Silence dans les rangs !
Le ministre avait bien promis de modifier l’article 1 de son projet de loi pour lever toute ambiguïté sur une possible volonté de mise au pas des enseignants.
Il n’en a finalement rien été. Et bien que paraissant de peu de portée, sa rédaction introduit une réelle volonté de contrôle de l’expression des personnels. Les voilà prévenus. La mesure annoncée par le président de la République à l’occasion des Assises de la maternelle était à l’origine de cette loi : le passage de l’instruction obligatoire de 6 à 3 ans.

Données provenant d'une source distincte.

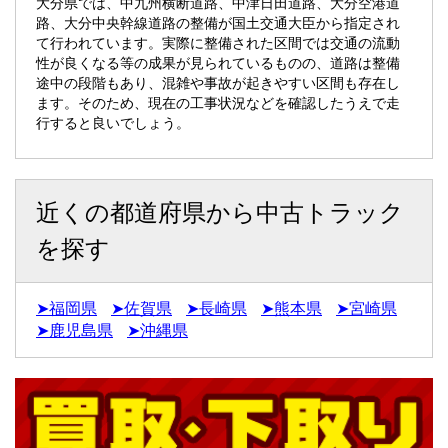
大分県では、中九州横断道路、中津日田道路、大分空港道
路、大分中央幹線道路の整備が国土交通大臣から指定され
て行われています。実際に整備された区間では交通の流動
性が良くなる等の成果が見られているものの、道路は整備
途中の段階もあり、混雑や事故が起きやすい区間も存在し
ます。そのため、現在の工事状況などを確認したうえで走
行すると良いでしょう。
近くの都道府県から中古トラック
を探す
➤福岡県
➤佐賀県
➤長崎県
➤熊本県
➤宮崎県
➤鹿児島県
➤沖縄県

Une mesure assez symbolique a priori — 98 % des enfants de 3 ans sont déjà à l’école — sauf peut-être dans certains départements d’Outremer où déjà la scolarisation effective de tous les enfants à 6 ans est à la peine. Mais « le diable » se cache dans les détails et c’est l’obligation de financement des écoles privées sous contrat par les communes qui se trouve ainsi étendue aux élèves d’âge maternel. C’est un cadeau estimé à 150 millions d’euros aux écoles privées que les municipalités vont devoir sortir de leurs poches déjà bien écorchées. Et un financement qui risque de se faire en baissant le budget consacré aux écoles publiques.

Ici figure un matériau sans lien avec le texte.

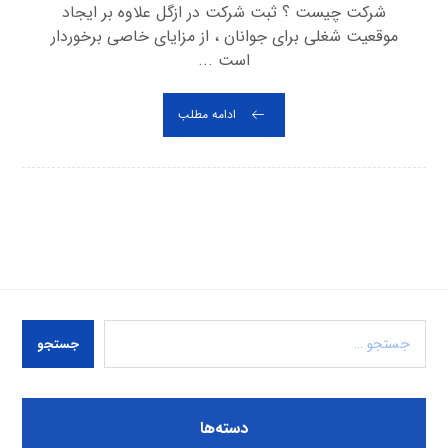
شرکت چیست ؟ ثبت شرکت در ازگل علاوه بر ایجاد
موقعیت شغلی برای جوانان ، از مزایای خاصی برخوردار
است ...
ادامه مطلب
جستجو
دسته‌ها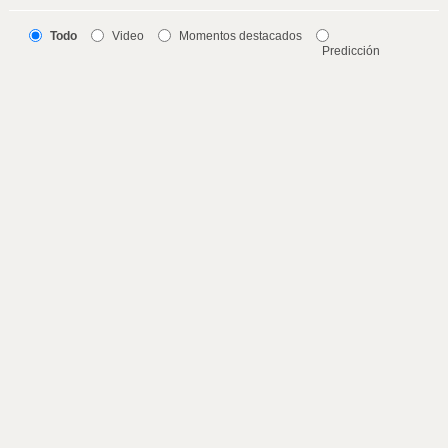
Todo
Video
Momentos destacados
Predicción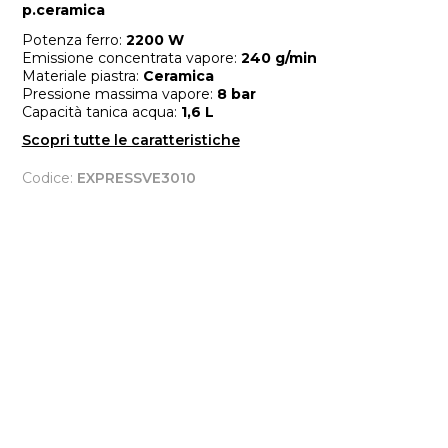
p.ceramica
Potenza ferro:
2200 W
Emissione concentrata vapore:
240 g/min
Materiale piastra:
Ceramica
Pressione massima vapore:
8 bar
Capacità tanica acqua:
1,6 L
Scopri tutte le caratteristiche
Codice:
EXPRESSVE3010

Les délices de l’auto-évaluation
On ne l’avait pas vu venir, et c’est pourtant une disposition majeure du projet de loi, un amendement introduit en catimini à l’occasion de la discussion en commission parlementaire institue les « établissements publics locaux des savoirs fondamentaux » (EPLSF). Des structures regroupant administrativement dans un même établissement, collège et écoles de la même zone de recrutement. La direction de ces EPLESF serait confiée au chef d’établissement du collège exerçant à la fois les compétences du premier et du second degré. A ses côtés exercera un chef d’établissement adjoint chargé des classes du 1er degré, issu du 1er degré et dont le recrutement sera fixé par décret.

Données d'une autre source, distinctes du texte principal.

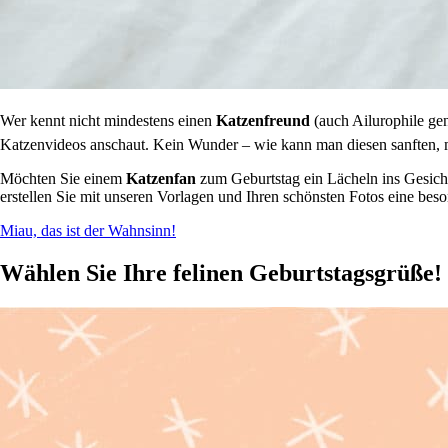
Wer kennt nicht mindestens einen
Katzenfreund
(auch Ailurophile gen
Katzenvideos anschaut. Kein Wunder – wie kann man diesen sanften, ma
Möchten Sie einem
Katzenfan
zum Geburtstag ein Lächeln ins Gesicht
erstellen Sie mit unseren Vorlagen und Ihren schönsten Fotos eine beso
Miau, das ist der Wahnsinn!
Wählen Sie Ihre felinen Geburtstagsgrüße!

L’objectif est d’en finir avec la direction d’école sous sa forme actuelle, en introduisant un statut hiérarchique dans le premier degré, en dépossédant une partie des actuels directeurs de leurs missions et en les renvoyant dans leur classe. Ce qui est loin de l’annonce faite de la création d’ un statut pour les directeurs. Par ailleurs, la dénomination même de ces nouveaux établissements interroge. Limiter la mission des écoles à la transmission du « lire, écrire, compter et respecter autrui », les fondamentaux du ministre, témoigne d’un réel manque d’ambition. Il reste bien loin de satisfaire aux exigences d’un solide socle commun de connaissances, de compétences et de culture indispensable à la formation des futurs citoyens.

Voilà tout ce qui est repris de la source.